Ульяна Соболева – Бешеный. Кипящая кровь (страница 9)
Есть такой момент в болезни – не в самом начале, когда жар высокий и тело ломит и ты уверена что умираешь, и не в конце, когда уже выздоровела и встала на ноги, а посередине, в том странном промежутке когда температура спала, но слабость осталась, когда ты уже не при смерти, но ещё не живая, когда мир вокруг становится ватным, приглушенным, как сквозь матовое стекло, и ты ходишь по нему как призрак – видишь людей, слышишь голоса, но не можешь дотронуться, не можешь почувствовать, потому что между тобой и реальностью – тонкая пленка из боли, которая не пускает наружу и не пускает внутрь.
Я живу в этом промежутке уже пять месяцев.
Не больна. Не здорова. Не мертва. Не жива. Функционирую – как механизм, как часы с подзаводом, как заведенная кукла которая ходит, говорит, улыбается, работает, ест, спит, носит ребенка – но внутри механизма нет души, есть только шестеренки и пружины, и они крутятся, крутятся, крутятся, и однажды завод кончится и кукла остановится, и все увидят что она была неживая с самого начала.
Март в горах – это когда зима ещё не ушла, но уже готовится, когда снег начинает темнеть и оседать, когда с крыш капает днем и замерзает ночью, когда воздух пахнет не холодом а сыростью, и эта сырость пробирается под куртку, под свитер, под кожу, до самых костей, и ты мерзнешь не снаружи а изнутри, и никакой камин не согревает, никакой чай, никакие объятия.
Хотя объятий нет. Магомед не обнимает без приглашения. Не целует без разрешения. Не касается без спроса. Как будто я – экспонат в музее: смотреть можно, трогать нельзя, таблички развешены по периметру, сигнализация на каждом шагу.

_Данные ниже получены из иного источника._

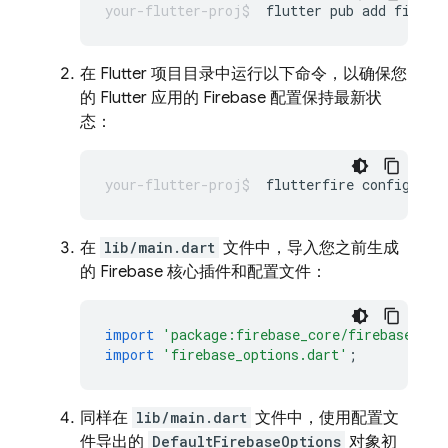
flutter
pub
add
在 Flutter 项目目录中运行以下命令，以确保您
的 Flutter 应用的 Firebase 配置保持最新状
态：
flutterfire
在
lib/main.dart
文件中，导入您之前生成
的 Firebase 核心插件和配置文件：
import
'package:firebase_core/firebase_cor
import
'firebase_options.dart'
;
同样在
lib/main.dart
文件中，使用配置文
件导出的
DefaultFirebaseOptions
对象初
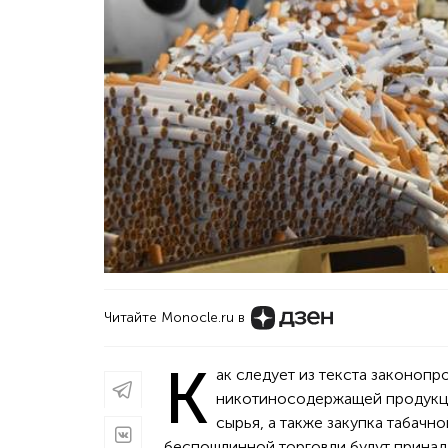
Читайте Monocle.ru в
К
ак следует из текста законопр
никотиносодержащей продукции
сырья, а также закупка табач
беспошлинной торговли будут принад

Он терпелив. Так терпелив, что иногда хочется закричать: ну сделай что-нибудь! Разозлись! Ударь по столу! Потребуй! Хоть раз покажи что тебе не плевать – не вежливым «я подожду», а рычанием, хрипом, яростью, ревностью, чем угодно кроме этой бесконечной, ровной, невыносимой доброты!
А потом одергиваю себя. Потому что знаю – откуда это желание. Из клетки. Из тех ночей когда дверь открывалась и он входил – не с добротой, а с грубостью, не с терпением, а с правом собственника – и каждая клетка тела сжималась от ужаса и одновременно – от чего-то ещё, тёмного, стыдного, что я не хочу называть, потому что если назову – придется признать что сломана глубже чем думала.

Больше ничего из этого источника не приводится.